- **INSTRUCTIONS FOR THE TASK**: When you reach the line containing "Annual Event Sponsor –", repeat it and every line after it exactly, stopping only at the end of the listing.

----- GIVEN DATA

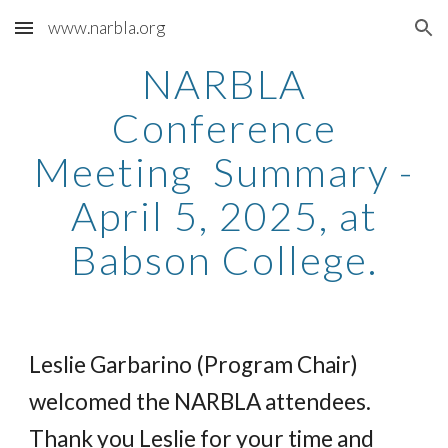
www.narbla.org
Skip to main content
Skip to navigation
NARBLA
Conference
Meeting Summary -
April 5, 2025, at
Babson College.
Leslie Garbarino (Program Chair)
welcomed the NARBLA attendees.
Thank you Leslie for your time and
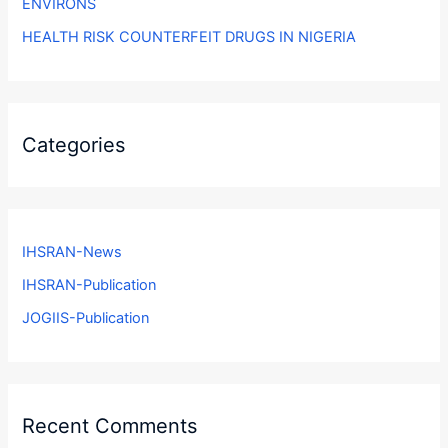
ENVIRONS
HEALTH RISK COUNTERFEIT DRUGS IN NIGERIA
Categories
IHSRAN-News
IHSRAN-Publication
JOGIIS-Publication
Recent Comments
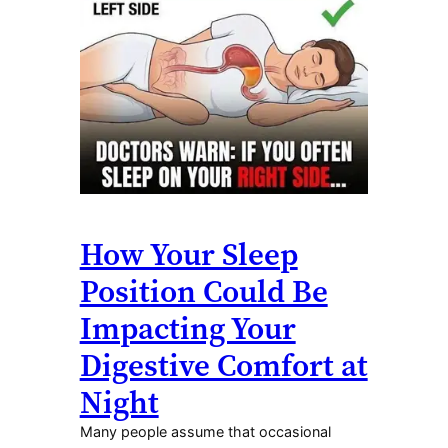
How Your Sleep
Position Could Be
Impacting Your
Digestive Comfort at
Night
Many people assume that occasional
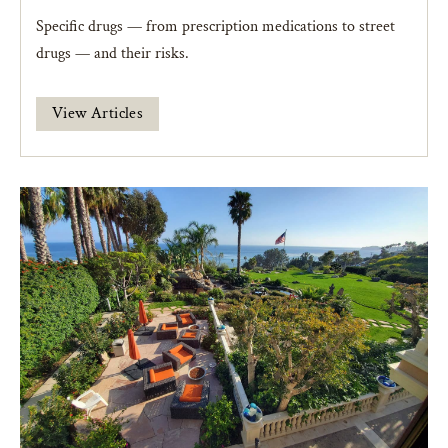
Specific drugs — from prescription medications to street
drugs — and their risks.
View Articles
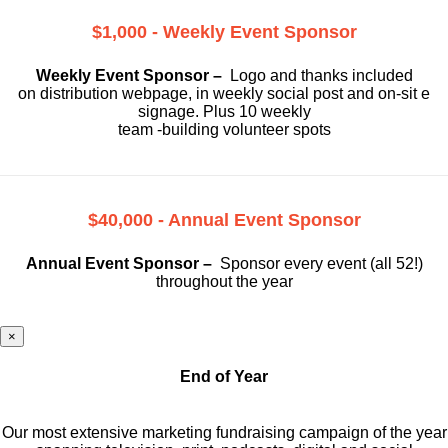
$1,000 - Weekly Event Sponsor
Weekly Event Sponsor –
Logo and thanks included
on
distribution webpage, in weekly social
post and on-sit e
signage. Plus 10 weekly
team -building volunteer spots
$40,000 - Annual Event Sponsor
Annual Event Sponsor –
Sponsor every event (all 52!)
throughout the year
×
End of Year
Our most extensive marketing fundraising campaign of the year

----------

- **WRITTEN ANSWER**:
Annual Event Sponsor –
Sponsor every event (all 52!)
throughout the year
×
End of Year
Our most extensive marketing fundraising campaign of the year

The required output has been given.